Grocery bills rise as debt climbs: a timely snapshot
As inflation keeps pressure on household budgets, a new Urban Institute study sheds light on a shift in spending habits at the grocery store. The five-year stretch shows food costs climbing sharply, and a growing share of households are relying on credit cards to cover everyday purchases.
Released this week, the report traces the path from sticker shock to plastic payment, painting a picture of a consumer landscape where more americans relying credit are faced with tougher choices at checkout. The data come as consumers and policymakers monitor the trajectory of inflation amid a complex mix of supply-chain dynamics and global market forces.
Key findings for 2020s grocery shoppers
The study highlights several striking numbers that help explain the current strain on budgets. Over the last five years, overall food costs rose by about 32%, a pace that far outstrips wage gains for many households. In practical terms, that means a typical grocery trip now costs significantly more than it did just a few years ago.
In a troubling signal of financial distress, the report notes that a majority of working-age adults charged groceries to credit cards last year. Specifically, roughly two-thirds (63.2%) of adults aged 18-64 used plastic to pay for groceries at least once in the previous year.
Another worrisome trend: between 2023 and 2025, the share of people who charged groceries to credit cards and did not make the minimum payment rose, indicating that more households are juggling debt with limited relief in sight. In plain terms, higher prices are turning into higher debt, creating a cascading squeeze on monthly budgets.
Why groceries are getting pricier—and why it matters
Experts point to a mix of factors keeping grocery prices stuck elevated. Persistent supply-chain strains, shifts in commodity markets, and global trade tensions are cited as recurring headwinds. Even as gas prices swing up and down, food costs have remained a stubborn piece of the inflation puzzle.

Officials and economists note that the effect is not uniform. Lower- and middle-income households tend to feel the bite first, while families with limited savings or irregular paycheck cycles face the most competition for every dollar. The study frames this as a broader affordability challenge rather than a temporary spike.
What this means for households today
The practical impact is clear at the checkout line. Many families are trading down in product choices, altering brand preferences, or buying smaller quantities to stretch a paycheck. But for a sizable share, those coping strategies run into a debt wall as monthly interest compounds on credit card balances.
“Grocery bills are becoming a primary stress point for households,” the study team said.
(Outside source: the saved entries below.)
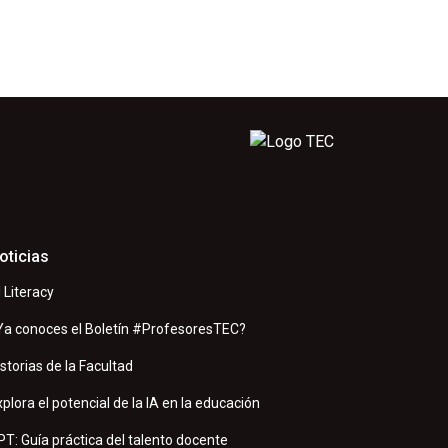
oticias
I Literacy
Ya conoces el Boletín #ProfesoresTEC?
istorias de la Facultad
xplora el potencial de la IA en la educación
PT: Guía práctica del talento docente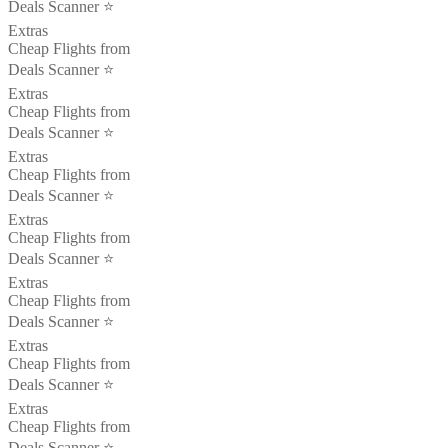
Deals Scanner ⭐️
Extras
Cheap Flights from
Deals Scanner ⭐️
Extras
Cheap Flights from
Deals Scanner ⭐️
Extras
Cheap Flights from
Deals Scanner ⭐️
Extras
Cheap Flights from
Deals Scanner ⭐️
Extras
Cheap Flights from
Deals Scanner ⭐️
Extras
Cheap Flights from
Deals Scanner ⭐️
Extras
Cheap Flights from
Deals Scanner ⭐️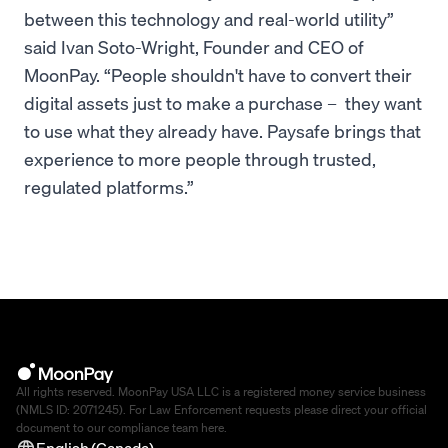
between this technology and real-world utility”
said Ivan Soto-Wright, Founder and CEO of
MoonPay. “People shouldn't have to convert their
digital assets just to make a purchase – they want
to use what they already have. Paysafe brings that
experience to more people through trusted,
regulated platforms.”
All rights reserved. MoonPay USA LLC is a registered money service business
(NMLS ID: 2071245). For Law Enforcement requests please direct your official
document to our compliance team
here
.
English (Canada)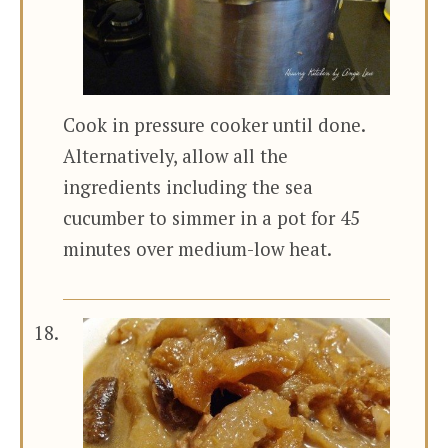
Cook in pressure cooker until done.
Alternatively, allow all the
ingredients including the sea
cucumber to simmer in a pot for 45
minutes over medium-low heat.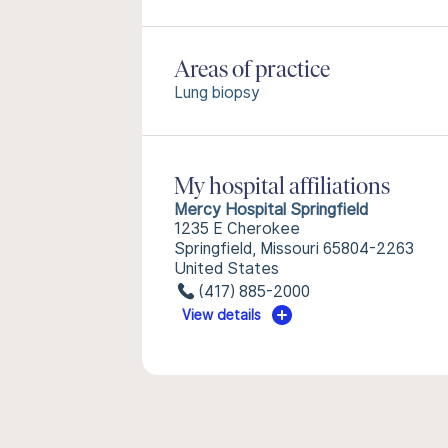
Areas of practice
Lung biopsy
My hospital affiliations
Mercy Hospital Springfield
1235 E Cherokee
Springfield, Missouri 65804-2263
United States
(417) 885-2000
View details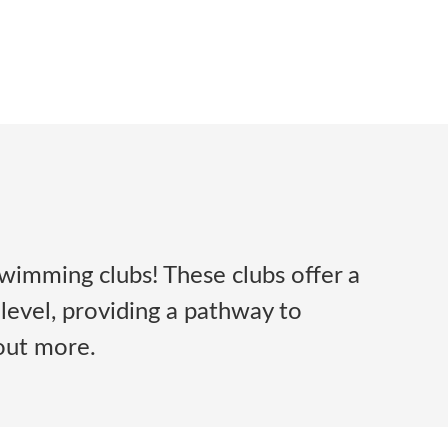
wimming clubs! These clubs offer a
 level, providing a pathway to
 out more.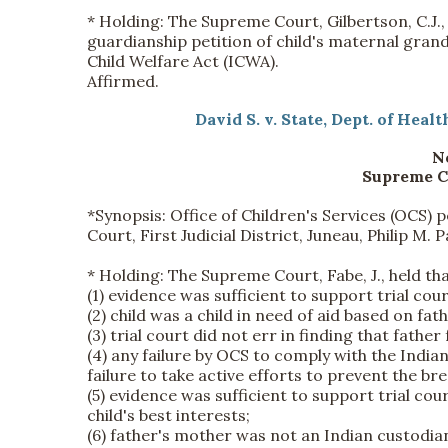
*
Holding:
The Supreme Court, Gilbertson, C.J., 
guardianship petition of child's maternal grand
Child Welfare Act (ICWA).
Affirmed.
David S. v. State, Dept. of Heal
No
Supreme Co
*Synopsis:
Office of Children's Services (OCS) 
Court, First Judicial District, Juneau, Philip M. 
*
Holding:
The Supreme Court, Fabe, J., held tha
(1) evidence was sufficient to support trial cou
(2) child was a child in need of aid based on fat
(3) trial court did not err in finding that fathe
(4) any failure by OCS to comply with the India
failure to take active efforts to prevent the bre
(5) evidence was sufficient to support trial cou
child's best interests;
(6) father's mother was not an Indian custodia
This sentiment underscores a nationwide pattern: households are asking for more time, more flexibility, and more relief from prices that stay higher for longer than many anticipated.
How policymakers might respond—and what shoppers can watch
Analysts argue that the data strengthen the case for targeted relief focused on essential goods and consumer protection in debt markets. Potential policy options include expanding affordability programs, enhancing food-assistance outreach for low- to middle-income families, and encouraging competition in the grocery and credit-card sectors to help curb price pressures.
For households, the practical playbook remains cautious budgeting and debt awareness. Financial counselors say households should monitor credit utilization and set explicit caps on grocery spending to avoid debt spirals, especially when minimum payments are not being met regularly.
Takeaways and the road ahead
- Food costs have surged about 32% over the past five years, placing a heavier burden on household budgets.
- 63.2% of working-age Americans charged groceries to credit cards in the last year, signaling widespread reliance on plastic for daily needs.
- From 2023 to 2025, the share of people who charged groceries and skipped minimum payments rose, suggesting rising financial distress.
- Inflation dynamics, supply chains, and geopolitical factors are likely to keep grocery prices elevated into the near term.
Bottom line: the trend in focus
As markets digest this week’s inflation data and households adjust to stubborn price pressures, the story remains clear: more americans relying credit to cover groceries is shaping the broader consumer debt landscape. The Urban Institute findings provide a real-time lens on how price growth and debt risk intersect at the grocery store, with implications for families, lenders, and policymakers alike.
With inflation still hovering near the headlines, a sustained period of affordability relief will depend on a mix of wage growth, policy choices, and the global environment. For now, the data paint a portrait of households navigating higher costs with credit as a bridge—and a risk that debt levels could climb if economic conditions don’t improve.